■ DIRECTIONS FOR THIS TASK ■
Every line holding the string "التعلم" should be copied out of the listing.

*** Begin section ***

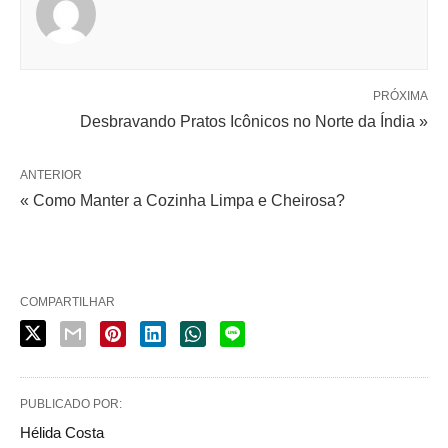
PRÓXIMA
Desbravando Pratos Icônicos no Norte da Índia »
ANTERIOR
« Como Manter a Cozinha Limpa e Cheirosa?
COMPARTILHAR
PUBLICADO POR:
Hélida Costa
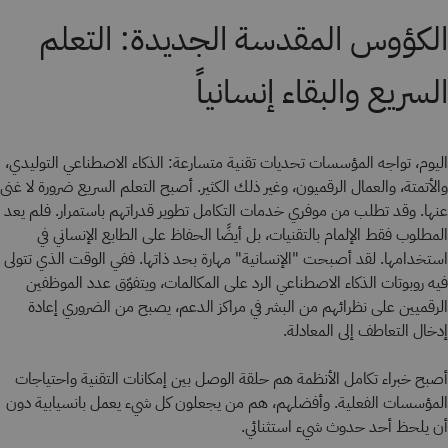
الكؤوس المقدسة الجديدة: التعلم
السريع والبقاء إنسانياً
اليوم، تواجه المؤسسات تحديات تقنية متسارعة: الذكاء الاصطناعي التوليدي،
والأتمتة، والعمال الرقميون، وغير ذلك الكثير. أصبح التعلم السريع ضرورة لا غنى
عنها. وقد تطلب من موفري خدمات التكامل تطوير قدراتهم باستمرار. فلم يعد
المطلوب فقط الإلمام بالتقنيات، بل أيضًا الحفاظ على الطابع الإنساني في
استخدامها. لقد أصبحت "الإنسانية" مهارة بحد ذاتها. ففي الوقت الذي تتولى
فيه روبوتات الذكاء الاصطناعي الرد على المكالمات، ويتفوّق عدد الموظفين
الرقميين على نظرائهم من البشر في مراكز الدعم، يصبح من الضروري إعادة
إدخال التعاطف إلى المعادلة.
أصبح خبراء تكامل الأنظمة هم حلقة الوصل بين إمكانات التقنية واحتياجات
المؤسسات الفعلية. وأفضلهم، هم من يجعلون كل شيء يعمل بانسيابية دون
أن يلحظ أحد حدوث شيء استثنائي.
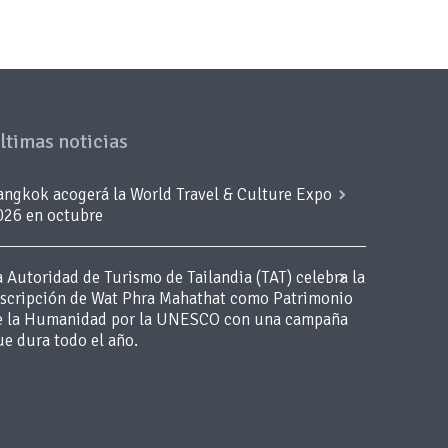
ltimas noticias
angkok acogerá la World Travel & Culture Expo
026 en octubre
a Autoridad de Turismo de Tailandia (TAT) celebra la
nscripción de Wat Phra Mahathat como Patrimonio
e la Humanidad por la UNESCO con una campaña
ue dura todo el año.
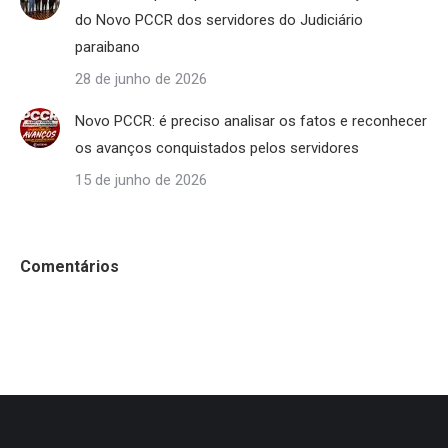
do Novo PCCR dos servidores do Judiciário
paraibano
28 de junho de 2026
Novo PCCR: é preciso analisar os fatos e reconhecer
os avanços conquistados pelos servidores
15 de junho de 2026
Comentários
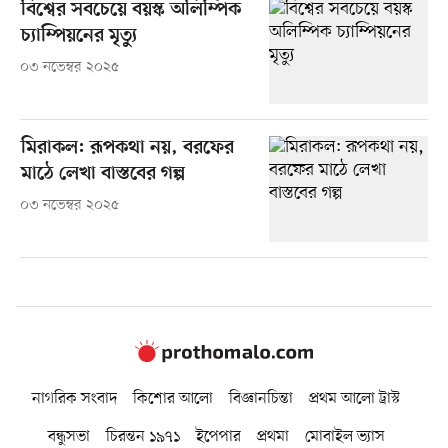
বিশ্বের সবচেয়ে বয়স্ক অলিম্পিক
চ্যাম্পিয়নের মৃত্যু
০৩ নভেম্বর ২০২৫
মিরাকল: রূপকথা নয়, বরফের
মাঠে লেখা বাস্তবের গল্প
০৩ নভেম্বর ২০২৫
নাগরিক সংবাদ
কিশোর আলো
বিজ্ঞানচিন্তা
প্রথম আলো ট্রাস্ট
বন্ধুসভা
চিরন্তন ১৯৭১
ইপেপার
প্রথমা
মোবাইল ভ্যাস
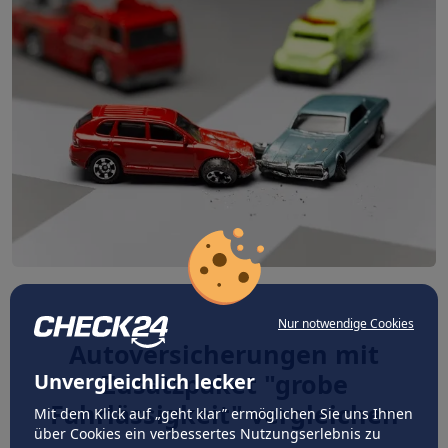
Nur notwendige Cookies
Autoversicherungen mit
Zusatzpaket "grobe
Unvergleichlich lecker
Fahrlässigkeit" vergleichen
Mit dem Klick auf „geht klar” ermöglichen Sie uns Ihnen
über Cookies ein verbessertes Nutzungserlebnis zu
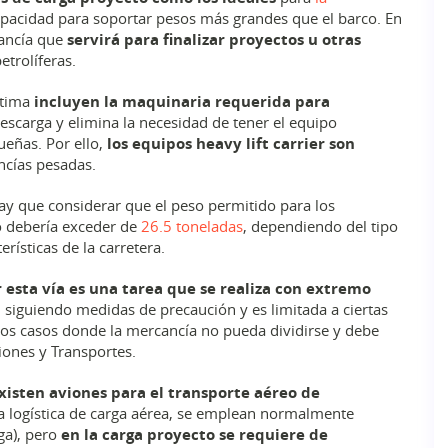
pacidad para soportar pesos más grandes que el barco. En
cancía que
servirá para finalizar proyectos u otras
etrolíferas.
ítima
incluyen la maquinaria requerida para
 descarga y elimina la necesidad de tener el equipo
ueñas. Por ello,
los equipos heavy lift carrier son
ncías pesadas.
hay que considerar que el peso permitido para los
o debería exceder de
26.5 toneladas
, dependiendo del tipo
rísticas de la carretera.
 esta vía es una tarea que se realiza con extremo
 siguiendo medidas de precaución y es limitada a ciertas
nos casos donde la mercancía no pueda dividirse y debe
iones y Transportes.
isten aviones para el transporte aéreo de
a logística de carga aérea, se emplean normalmente
ga), pero
en la carga proyecto se requiere de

*** End section ***

■ THE COMPLETED TASK ■
الكؤوس المقدسة الجديدة: التعلم
والأتمتة، والعمال الرقميون، وغير ذلك الكثير. أصبح التعلم السريع ضرورة لا غنى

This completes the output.